The film balances between two themes and their onscreen representation: the working, social and love life of this girl unable to deal with her own urges—one of them being to reach a certain social status—and not able to deal with her second urge, the other theme involving scenes of self mutilation. While "social" scenes are reminiscent of Beauvoir-like depiction with its bourgeois microcosm, quickly appearing superficial and useless, the mutilation sequences bring you deep in the heart of early 80's Italian schlock cinema, showing realistic and extremely gory scenes. While the â« exploitat

The socially conscious parts show that De Van has a real talent for directing actors as she pushes Laurent Lucas to explore new boundaries and pull the best out of Lea Drucker, an otherwise lousy actress, who ends up being quiet touching here. Unfortunately, the social situations they portray—which are quiet objective, un-romanticized and avoid falling into journalism—miss the depth that would have made them interesting and effective. Although this feeling perfectly echoes the coldness of the work (supported by a beautiful photography reminiscent of Olivier Assayas' Demonlover, one of 2002's best French films that exploited much more freely than In My Skin the way an author can lose himself in an overwhelming story), it ends up serving as a way to hook to a classical narration, a vain effort looking like an attempt to justify the repulsive second half. However, these scenes shouldn't cause too much controversy since hectic De Van, conscious of the experimental draft-like aspect of a work, had it screened in only one French theater. While maybe demagogic, the movie looks sincere enough to believe her honesty.
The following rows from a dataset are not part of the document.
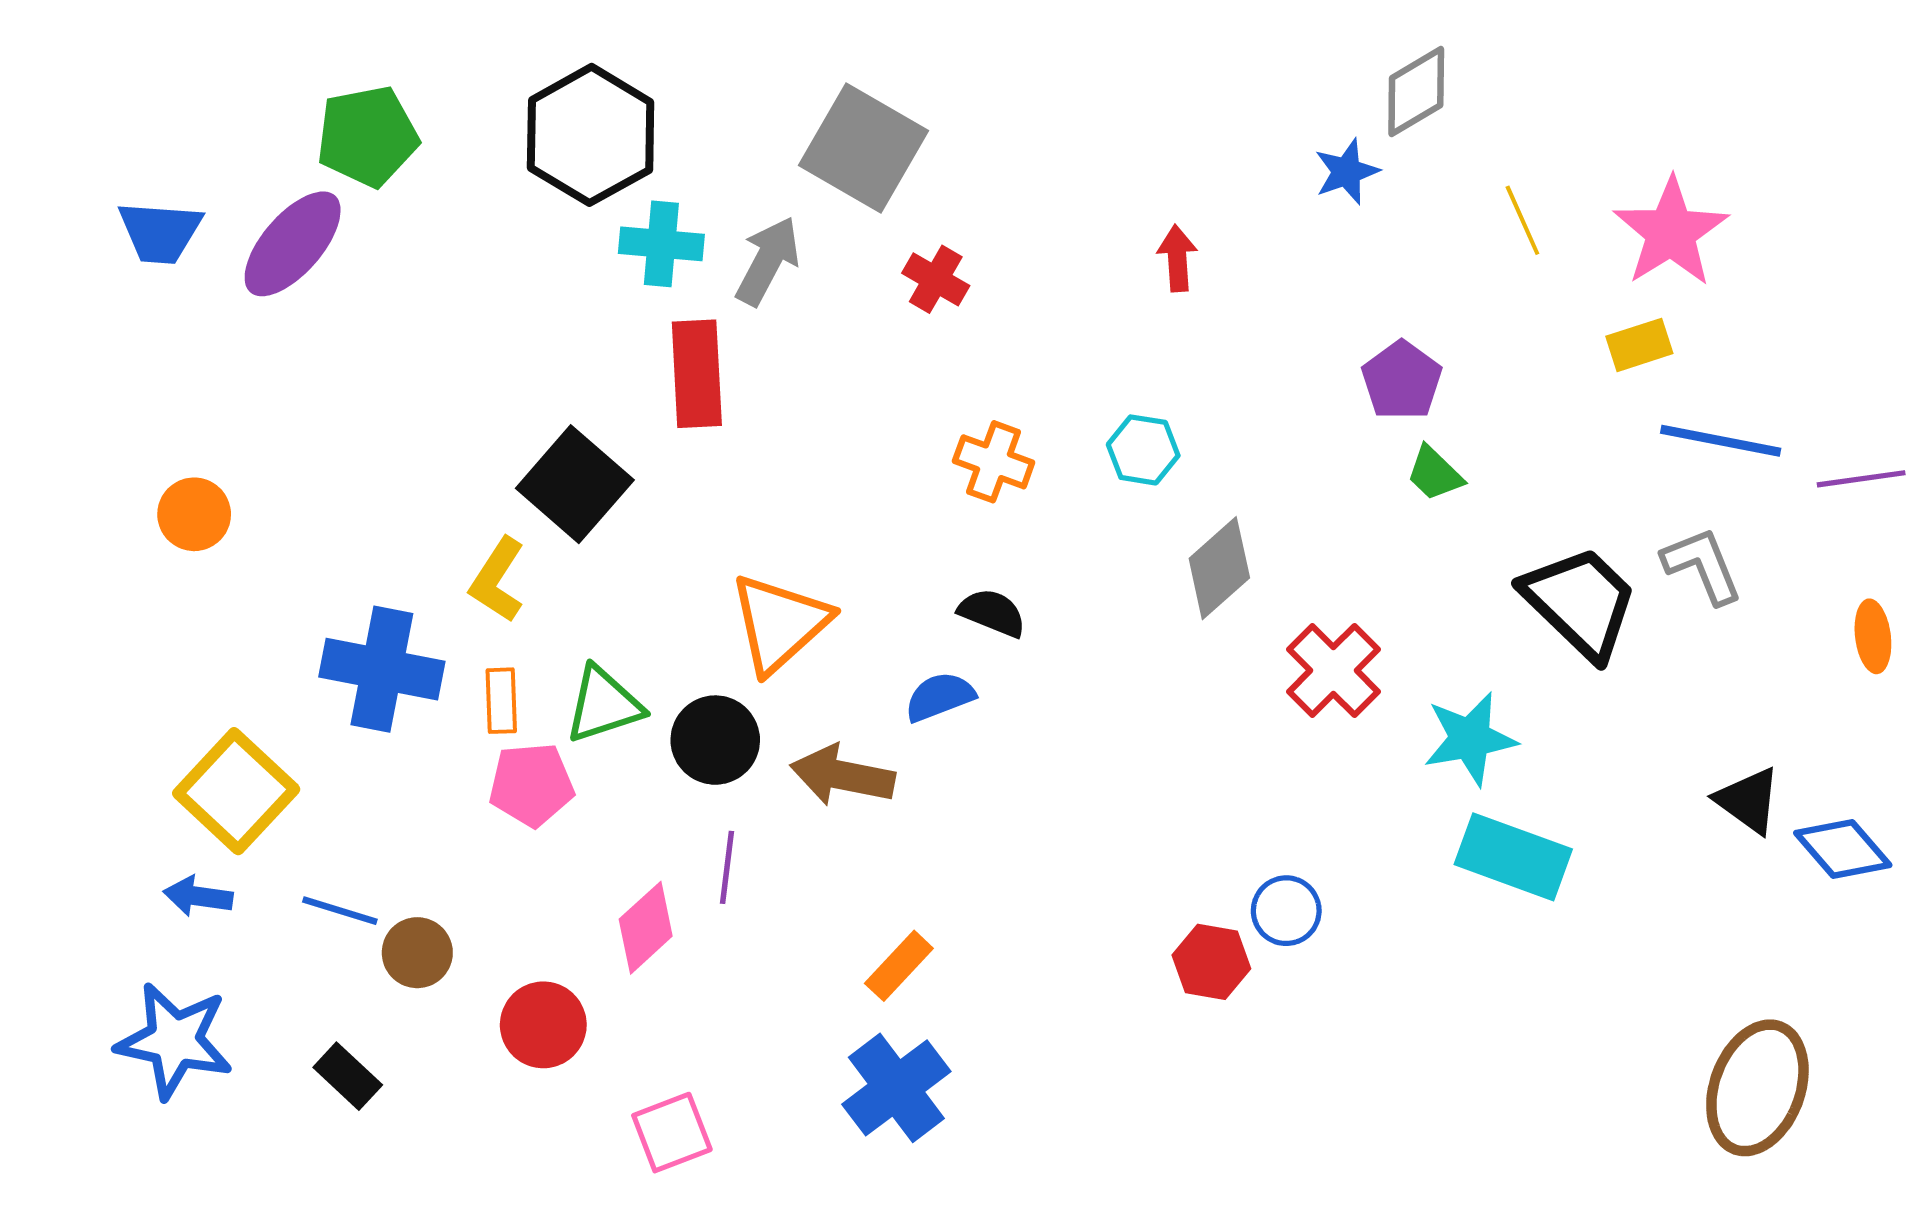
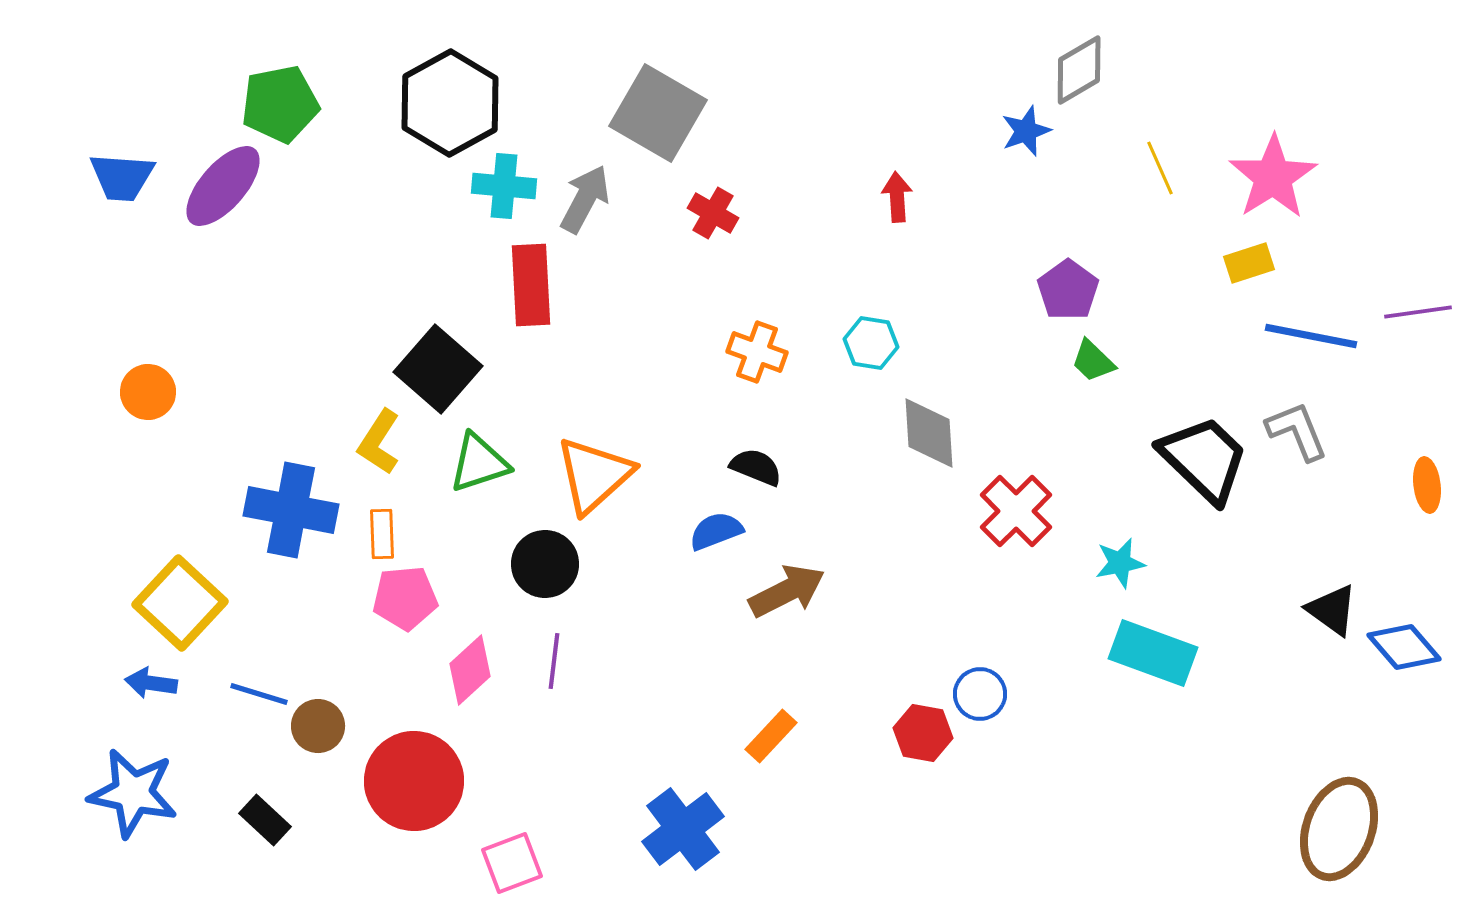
purple line: (1861, 479) -> (1418, 312), moved
gray diamond: (1219, 568) -> (929, 433), turned -52
green triangle: (604, 705) -> (479, 463), moved
cyan star: (1470, 739) -> (1120, 563), size x0.7
brown arrow: (843, 775) -> (787, 591), moved, turned 142
pink diamond: (646, 928) -> (470, 670), moved
orange rectangle: (899, 966) -> (771, 736), moved
red circle: (543, 1025) -> (414, 781), size x1.5

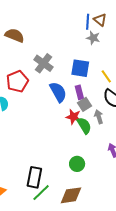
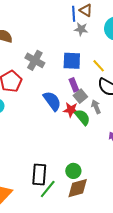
blue semicircle: (58, 92) -> (52, 101), moved
green circle: (77, 164) -> (73, 171), moved

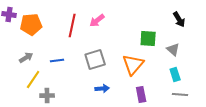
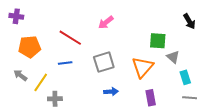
orange pentagon: (31, 25) -> (30, 47), moved
red line: (72, 26) -> (70, 38), moved, turned -70
gray triangle: (173, 50) -> (173, 57), moved
gray arrow: (26, 58) -> (20, 75), moved, turned -112

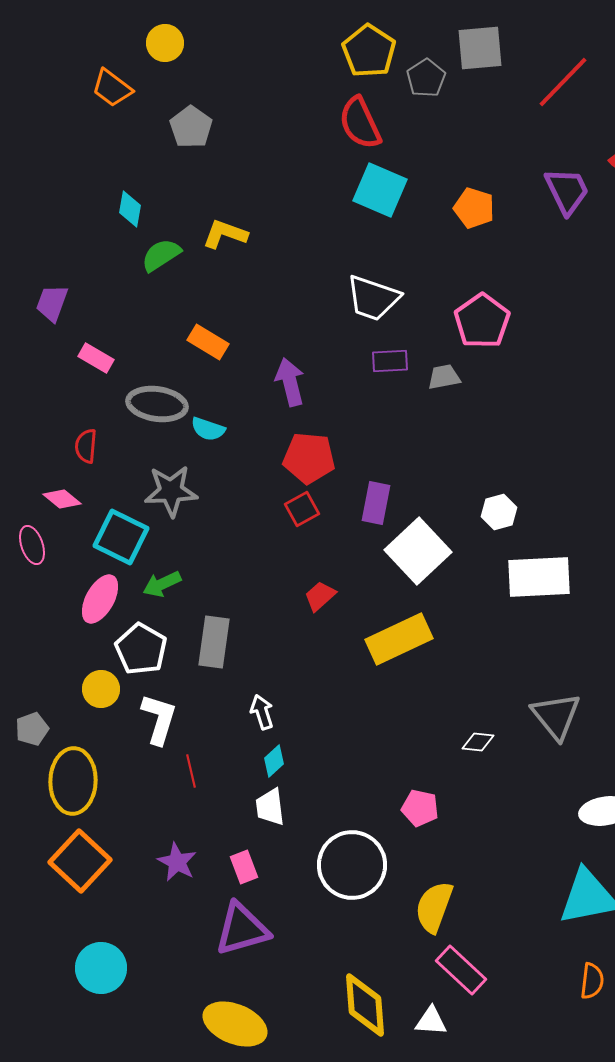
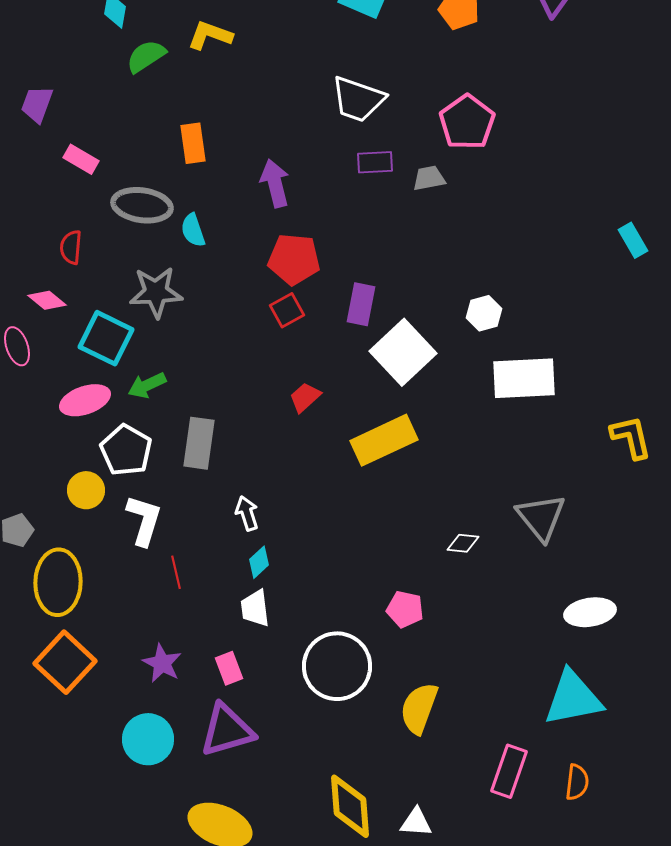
orange rectangle: (208, 342) -> (193, 143), turned 51
cyan semicircle: (208, 429) -> (193, 230), turned 52
pink ellipse: (100, 599) -> (85, 400), turned 42
cyan circle: (101, 968) -> (148, 739), moved
pink rectangle: (461, 970) -> (509, 771), moved, turned 66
The scenes of self mutilation are of course ugly, sometimes showing real sickness from a director showing herself ripped apart, ripping herself apart and exhibiting a sick, wounded and skinny body. Her self mutilating game is reflected in the way she films herself in the nude scenes, playing with her body, her skin and offering sometimes expressions of a real sickness. De Van would probably love to show herself as member of a freak show, and she perfectly manages to do so—her scenes with Lucas end like a battle of twisted faces (Lucas himself has this particular prognathous jaw). Lea Drucker, who shares physical resemblance with De Van, adds to the feeling of abnormality, making this weirdness too real.

While not so interesting in a cinematographic point of view, as the game of torture should be echoed in the filmmaking process rather than going for a classical approach, In My Skin is certainly worth a look for its daring subject and depiction. The picture also forces respect for being a true but flawed personal oeuvre, where it could have easily fall in some kind of Cronenberg rip-off. De Van signs a film that is far better than any film Ozon has made so far. And that's a real good point for her and definitely makes her movie valuable.